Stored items
----

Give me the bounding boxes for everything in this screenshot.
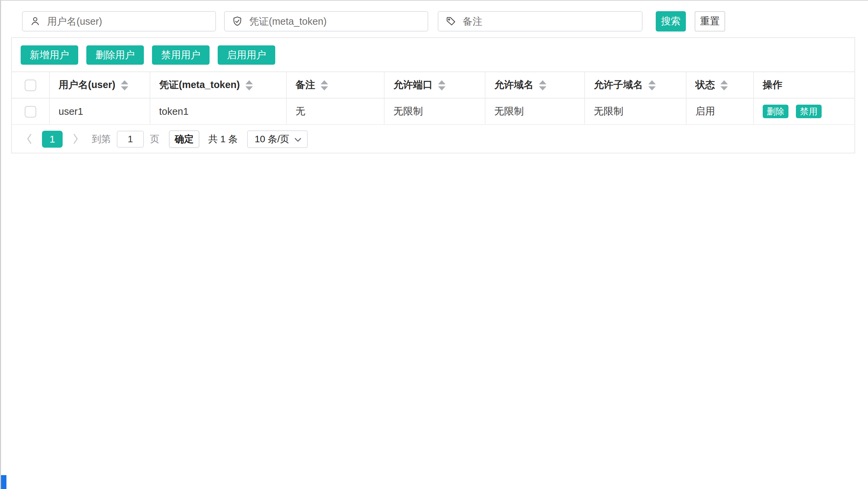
remark-input[interactable] [463,16,635,27]
column-header-domains[interactable]: 允许域名 [485,72,585,98]
cell-remark: 无 [286,98,384,125]
chevron-down-icon [294,134,302,145]
tag-icon [445,16,457,27]
enable-user-button[interactable]: 启用用户 [218,45,275,65]
username-input[interactable] [47,16,209,27]
cell-status: 启用 [686,98,754,125]
table-row: user1 token1 无 无限制 无限制 无限制 启用 删除 禁用 [12,98,854,125]
row-checkbox[interactable] [25,106,36,118]
goto-confirm-button[interactable]: 确定 [169,130,199,148]
search-bar: 搜索 重置 [22,11,868,31]
column-header-ports[interactable]: 允许端口 [384,72,485,98]
total-count-label: 共 1 条 [208,133,238,146]
column-header-username[interactable]: 用户名(user) [49,72,150,98]
page-number-button[interactable]: 1 [42,131,63,148]
cell-domains: 无限制 [485,98,585,125]
token-field-wrapper [224,11,428,31]
goto-page-input[interactable] [117,131,144,148]
chevron-left-icon [25,132,33,146]
sort-icon[interactable] [720,80,728,90]
sort-icon[interactable] [321,80,328,90]
cell-username: user1 [49,98,150,125]
column-header-token[interactable]: 凭证(meta_token) [150,72,286,98]
column-header-actions: 操作 [754,72,854,98]
cell-actions: 删除 禁用 [754,98,854,125]
column-header-status[interactable]: 状态 [686,72,754,98]
shield-check-icon [232,16,243,27]
status-indicator [1,475,6,489]
reset-button[interactable]: 重置 [695,11,725,31]
sort-icon[interactable] [648,80,656,90]
cell-ports: 无限制 [384,98,485,125]
goto-page-suffix: 页 [150,133,159,146]
delete-user-button[interactable]: 删除用户 [86,45,144,65]
toolbar: 新增用户 删除用户 禁用用户 启用用户 [12,38,854,71]
page-size-select[interactable]: 10 条/页 [247,130,308,148]
add-user-button[interactable]: 新增用户 [21,45,78,65]
remark-field-wrapper [438,11,643,31]
sort-icon[interactable] [438,80,446,90]
row-delete-button[interactable]: 删除 [763,105,788,118]
sort-icon[interactable] [121,80,128,90]
user-table-panel: 新增用户 删除用户 禁用用户 启用用户 用户名(user) 凭证(meta_to… [11,37,855,153]
sort-icon[interactable] [245,80,253,90]
disable-user-button[interactable]: 禁用用户 [152,45,210,65]
goto-page-label: 到第 [92,133,111,146]
table-header-row: 用户名(user) 凭证(meta_token) 备注 允许端口 允许域名 允许… [12,72,854,98]
cell-subdomains: 无限制 [585,98,686,125]
page-size-value: 10 条/页 [255,133,289,146]
select-all-checkbox[interactable] [25,80,36,91]
column-header-remark[interactable]: 备注 [286,72,384,98]
cell-token: token1 [150,98,286,125]
user-management-page: { "page": { "accent_color": "#17b7a3", "… [0,0,868,489]
sort-icon[interactable] [539,80,546,90]
username-field-wrapper [22,11,216,31]
chevron-right-icon [71,132,80,146]
search-button[interactable]: 搜索 [656,11,686,31]
prev-page-button[interactable] [25,132,33,146]
users-table: 用户名(user) 凭证(meta_token) 备注 允许端口 允许域名 允许… [12,71,854,125]
token-input[interactable] [249,16,421,27]
row-disable-button[interactable]: 禁用 [796,105,822,118]
column-header-subdomains[interactable]: 允许子域名 [585,72,686,98]
pagination: 1 到第 页 确定 共 1 条 10 条/页 [25,130,854,148]
user-icon [29,16,41,27]
next-page-button[interactable] [71,132,80,146]
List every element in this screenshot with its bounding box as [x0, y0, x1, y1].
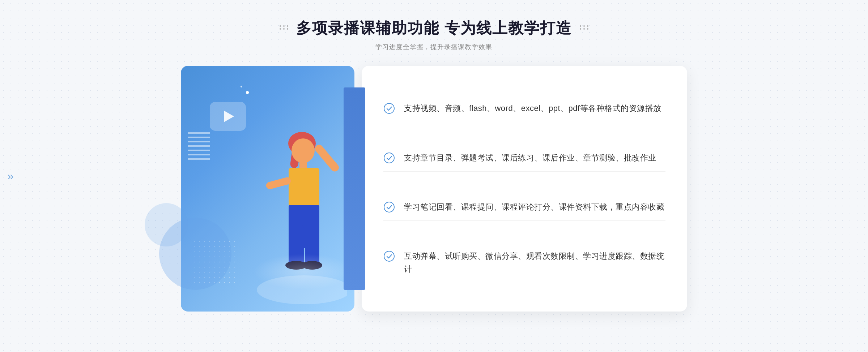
page-wrapper: » 多项录播课辅助功能 专为线上教学打造 — [0, 0, 868, 352]
feature-item-2: 支持章节目录、弹题考试、课后练习、课后作业、章节测验、批改作业 — [383, 144, 665, 172]
check-icon-1 — [383, 103, 395, 114]
play-icon — [224, 111, 234, 122]
feature-item-4: 互动弹幕、试听购买、微信分享、观看次数限制、学习进度跟踪、数据统计 — [383, 242, 665, 282]
feature-item-3: 学习笔记回看、课程提问、课程评论打分、课件资料下载，重点内容收藏 — [383, 193, 665, 221]
svg-point-4 — [283, 28, 285, 30]
svg-point-2 — [287, 25, 288, 27]
svg-point-1 — [283, 25, 285, 27]
feature-text-3: 学习笔记回看、课程提问、课程评论打分、课件资料下载，重点内容收藏 — [404, 201, 664, 213]
feature-item-1: 支持视频、音频、flash、word、excel、ppt、pdf等各种格式的资源… — [383, 95, 665, 122]
feature-text-4: 互动弹幕、试听购买、微信分享、观看次数限制、学习进度跟踪、数据统计 — [404, 250, 665, 275]
svg-point-9 — [580, 28, 581, 30]
check-icon-3 — [383, 201, 395, 213]
title-dots-left — [279, 25, 289, 32]
svg-point-0 — [280, 25, 281, 27]
spotlight-decoration — [253, 254, 354, 290]
title-dots-right — [579, 25, 589, 32]
features-list: 支持视频、音频、flash、word、excel、ppt、pdf等各种格式的资源… — [383, 84, 665, 293]
header-section: 多项录播课辅助功能 专为线上教学打造 学习进度全掌握，提升录播课教学效果 — [279, 18, 589, 51]
svg-point-28 — [384, 251, 394, 261]
stripe-decoration — [188, 131, 210, 160]
main-title: 多项录播课辅助功能 专为线上教学打造 — [296, 18, 572, 38]
feature-text-1: 支持视频、音频、flash、word、excel、ppt、pdf等各种格式的资源… — [404, 102, 661, 115]
content-panel: 支持视频、音频、flash、word、excel、ppt、pdf等各种格式的资源… — [362, 66, 687, 312]
svg-point-27 — [384, 202, 394, 212]
svg-point-25 — [384, 103, 394, 113]
svg-point-14 — [292, 138, 315, 163]
sparkle-decoration-2 — [241, 86, 242, 87]
svg-point-6 — [580, 25, 581, 27]
play-bubble — [210, 102, 246, 131]
subtitle: 学习进度全掌握，提升录播课教学效果 — [279, 43, 589, 51]
left-arrow-decoration: » — [7, 169, 14, 183]
svg-rect-18 — [265, 176, 292, 190]
svg-point-5 — [287, 28, 288, 30]
svg-rect-16 — [289, 168, 319, 207]
content-area: 支持视频、音频、flash、word、excel、ppt、pdf等各种格式的资源… — [181, 66, 687, 312]
svg-point-8 — [587, 25, 588, 27]
deco-circle-small — [145, 203, 188, 246]
blue-bar-decoration — [344, 87, 365, 290]
illustration-card — [181, 66, 354, 312]
title-row: 多项录播课辅助功能 专为线上教学打造 — [279, 18, 589, 38]
svg-point-7 — [583, 25, 585, 27]
sparkle-decoration-1 — [246, 91, 249, 94]
svg-point-26 — [384, 153, 394, 163]
check-icon-4 — [383, 250, 395, 262]
svg-point-3 — [280, 28, 281, 30]
check-icon-2 — [383, 152, 395, 164]
svg-point-10 — [583, 28, 585, 30]
svg-point-11 — [587, 28, 588, 30]
feature-text-2: 支持章节目录、弹题考试、课后练习、课后作业、章节测验、批改作业 — [404, 151, 656, 164]
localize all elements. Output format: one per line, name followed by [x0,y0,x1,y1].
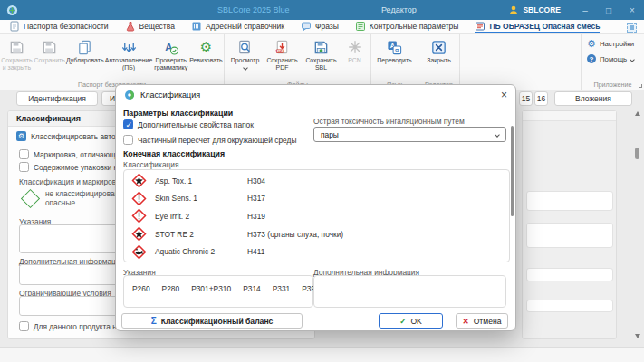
group-expand-icon[interactable] [639,84,642,88]
checkbox[interactable] [123,135,133,145]
checkbox[interactable] [19,149,29,159]
right-panel-field[interactable] [526,223,613,248]
cancel-button[interactable]: ✕ Отмена [456,313,508,329]
ribbon-pin-icon[interactable] [627,23,637,33]
translate-button[interactable]: AЯ Переводить [373,37,416,65]
x-icon: ✕ [462,317,468,326]
checkbox-label: Для данного продукта не [34,322,120,331]
classification-row[interactable]: STOT RE 2 H373 (органы слуха, почки) [124,225,509,243]
pcn-button[interactable]: PCN [341,37,369,65]
window-title: Редактор [381,5,417,14]
scroll-up-icon[interactable] [635,111,640,116]
user-icon [508,5,519,15]
marking-checkbox-row[interactable]: Маркировка, отличающа [19,149,120,159]
settings-button[interactable]: ⚙ Настройки [587,38,640,50]
pdf-icon: PDF [274,38,291,56]
ghs08-health-hazard-icon [131,173,147,188]
classification-balance-button[interactable]: Σ Классификационный баланс [121,313,303,329]
contents-checkbox-row[interactable]: Содержимое упаковки не [19,162,122,172]
menu-item-address-book[interactable]: Адресный справочник [191,20,284,33]
account-button[interactable]: SBLCORE [508,5,561,15]
dialog-close-icon[interactable]: × [501,90,507,100]
ribbon-group-application: ⚙ Настройки ? Помощь Приложение [581,34,644,90]
p-statement[interactable]: P280 [162,284,180,293]
preview-button[interactable]: Просмотр [227,37,264,71]
ribbon-group-editor: Закрыть Редактор [418,34,460,90]
classification-row[interactable]: Aquatic Chronic 2 H411 [124,243,509,261]
menu-item-active-document[interactable]: ПБ ОБРАЗЕЦ Опасная смесь [475,20,600,33]
p-statement[interactable]: P301+P310 [191,284,231,293]
classification-row[interactable]: Eye Irrit. 2 H319 [124,207,509,225]
settings-label: Настройки [600,40,634,48]
autofill-button[interactable]: Автозаполнение (ПБ) [104,37,154,72]
menu-item-phrases[interactable]: Фразы [301,20,339,33]
menu-item-substances[interactable]: Вещества [125,20,175,33]
help-button[interactable]: ? Помощь [587,54,640,63]
inhalation-toxicity-label: Острая токсичность ингаляционным путем [313,117,465,126]
save-pdf-button[interactable]: PDF Сохранить PDF [264,37,302,72]
classification-dialog: Классификация × Параметры классификации … [115,84,516,331]
ok-button-label: OK [410,317,421,326]
ribbon-group-passport: Сохранить и закрыть Сохранить Дублироват… [0,34,225,90]
product-checkbox-row[interactable]: Для данного продукта не [19,321,120,331]
ribbon-button-label: Переводить [377,57,411,64]
sigma-icon: Σ [151,316,157,326]
scroll-down-icon[interactable] [635,334,640,338]
vertical-scrollbar[interactable] [632,91,643,346]
checkbox-checked[interactable] [123,119,133,129]
additional-info-textarea[interactable] [313,275,506,308]
svg-text:Я: Я [395,47,399,52]
minimize-button[interactable]: – [573,0,597,20]
duplicate-button[interactable]: Дублировать [66,37,104,65]
p-statement[interactable]: P314 [243,284,261,293]
ghs08-health-hazard-icon [131,226,147,242]
classification-row[interactable]: Skin Sens. 1 H317 [124,190,509,208]
address-book-icon [191,21,202,32]
menu-item-passports[interactable]: Паспорта безопасности [9,20,109,33]
sds-document-icon [475,21,485,32]
dialog-scrollbar-thumb[interactable] [511,126,514,216]
save-sbl-button[interactable]: Сохранить SBL [302,37,341,72]
checkbox[interactable] [19,321,29,331]
ribbon-group-language: AЯ Переводить Язык [371,34,418,90]
right-panel-field[interactable] [526,191,613,211]
menu-item-label: Фразы [315,22,339,31]
save-and-close-button[interactable]: Сохранить и закрыть [0,37,33,72]
tab-attachments[interactable]: Вложения [554,91,632,106]
checkbox[interactable] [19,162,29,172]
auto-classify-button[interactable]: ⚙ Классифицировать автомат [16,131,129,141]
close-editor-button[interactable]: Закрыть [420,37,457,65]
close-window-button[interactable]: × [620,0,644,20]
folder-props-checkbox-row[interactable]: Дополнительные свойства папок [123,119,254,129]
right-side-panel [522,110,617,339]
ok-button[interactable]: ✓ OK [379,313,443,329]
scrollbar-thumb[interactable] [635,148,639,159]
inhalation-toxicity-select[interactable]: пары [313,127,506,142]
right-panel-field[interactable] [526,268,613,281]
check-icon: ✓ [399,317,406,326]
p-statement[interactable]: P331 [273,284,291,293]
checkbox-label: Маркировка, отличающа [34,150,120,159]
p-statements-box[interactable]: P260 P280 P301+P310 P314 P331 P391 [123,275,313,308]
grammar-check-icon: A [162,38,179,56]
auto-classify-gear-icon: ⚙ [16,131,26,141]
hazard-class-name: STOT RE 2 [155,230,247,239]
tab-identification[interactable]: Идентификация [16,91,98,106]
p-statement[interactable]: P260 [132,284,150,293]
tab-16[interactable]: 16 [534,91,548,106]
classification-row[interactable]: Asp. Tox. 1 H304 [124,172,509,190]
partial-recalc-checkbox-row[interactable]: Частичный пересчет для окружающей среды [123,135,297,145]
menu-bar: Паспорта безопасности Вещества Адресный … [0,20,644,34]
pcn-star-icon [347,38,363,56]
save-button[interactable]: Сохранить [34,37,66,65]
check-grammar-button[interactable]: A Проверить грамматику [153,37,188,72]
revise-button[interactable]: ⚙ Ревизовать [188,37,224,65]
final-section-header: Конечная классификация [123,149,225,158]
select-value: пары [321,130,339,139]
tab-15[interactable]: 15 [519,91,533,106]
menu-item-control-params[interactable]: Контрольные параметры [355,20,459,33]
account-label: SBLCORE [523,5,561,14]
right-panel-field[interactable] [526,300,613,312]
classification-list-label: Классификация [123,160,179,169]
maximize-button[interactable]: □ [597,0,620,20]
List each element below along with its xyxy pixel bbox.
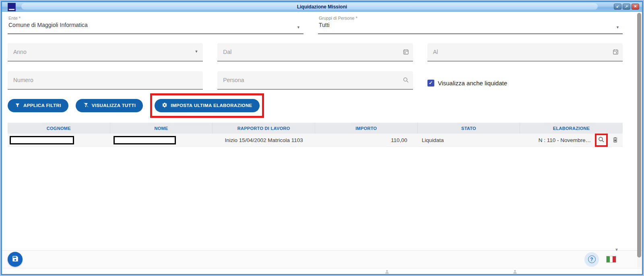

----

#### Activity:
Every line that contains the string "field" should be copied from the records.

#### Solution to the problem:
token-field-wrapper [224,11,428,31]
remark-field-wrapper [438,11,643,31]
username-field-wrapper [22,11,216,31]
right-panel-field[interactable] [526,223,613,248]
right-panel-field[interactable] [526,191,613,211]
right-panel-field[interactable] [526,268,613,281]
right-panel-field[interactable] [526,300,613,312]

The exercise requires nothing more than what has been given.